Dans une chambre d’hôpital où il fait bon par la fenêtre on voit des arbres, du vert, quelques maisons bordant une route Dit Solange qu’elle peut dire maintenant que le plus grand malheur de sa vie c’est ça, la mort violente de son mari Quinze ans ont passé depuis Dans les flaques et contre les voitures boueuses respirer continuer à loin des villes par les hameaux où une fenêtre se remarque dans une maison des années 1970 Vers une chambre d’hôpital mains agitées levées par les vitres pour dire ce que les mots ne peuvent transmettre

 


Avec ses yeux qui fouillent Else a lu des mots posés sur des feuilles, les mots d’un frère : je t’aime ton fils je t’embrasse et te prends dans mes bras comme j’aurais dû le faire plus souvent Ce sont les mots qu’il a écrits à sa mère, des mots posés et qu’on peut lire encore
Depuis longtemps Else évite un frère et il lui manque elle croit ou elle imagine
Il n’y a pas de mots qu’elle puisse lui dire, vers lui venir les mains nues, le prendre dans ses bras ça elle aimerait ça mais d’incapacité elle est frappée Non plus elle jamais à sa mère ne lui a dit des mots comme ça, lui tenir la main, les mains, ça oui quand même, mais pas d’emblée non, après des années seulement […]

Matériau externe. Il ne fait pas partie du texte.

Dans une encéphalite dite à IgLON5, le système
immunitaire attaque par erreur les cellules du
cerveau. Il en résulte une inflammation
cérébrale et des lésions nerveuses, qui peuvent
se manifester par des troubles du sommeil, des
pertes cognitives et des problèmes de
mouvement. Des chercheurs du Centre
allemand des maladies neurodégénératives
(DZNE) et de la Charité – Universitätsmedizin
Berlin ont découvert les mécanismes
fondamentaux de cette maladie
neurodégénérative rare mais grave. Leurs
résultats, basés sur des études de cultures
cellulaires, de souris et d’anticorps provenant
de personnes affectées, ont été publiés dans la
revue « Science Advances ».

Lou Raoul plonge dans les racines familiales et nous ramène aux mythes et croyances.
On pense aux veillées où les vieux racontaient les histoires, transmettre, ne pas que ça s’oublie. On pense aux veillées des morts. On ne les oublie pas. Et on n’a pas envie d’oublier Lou Raoul, on a envie d’en lire un peu plus.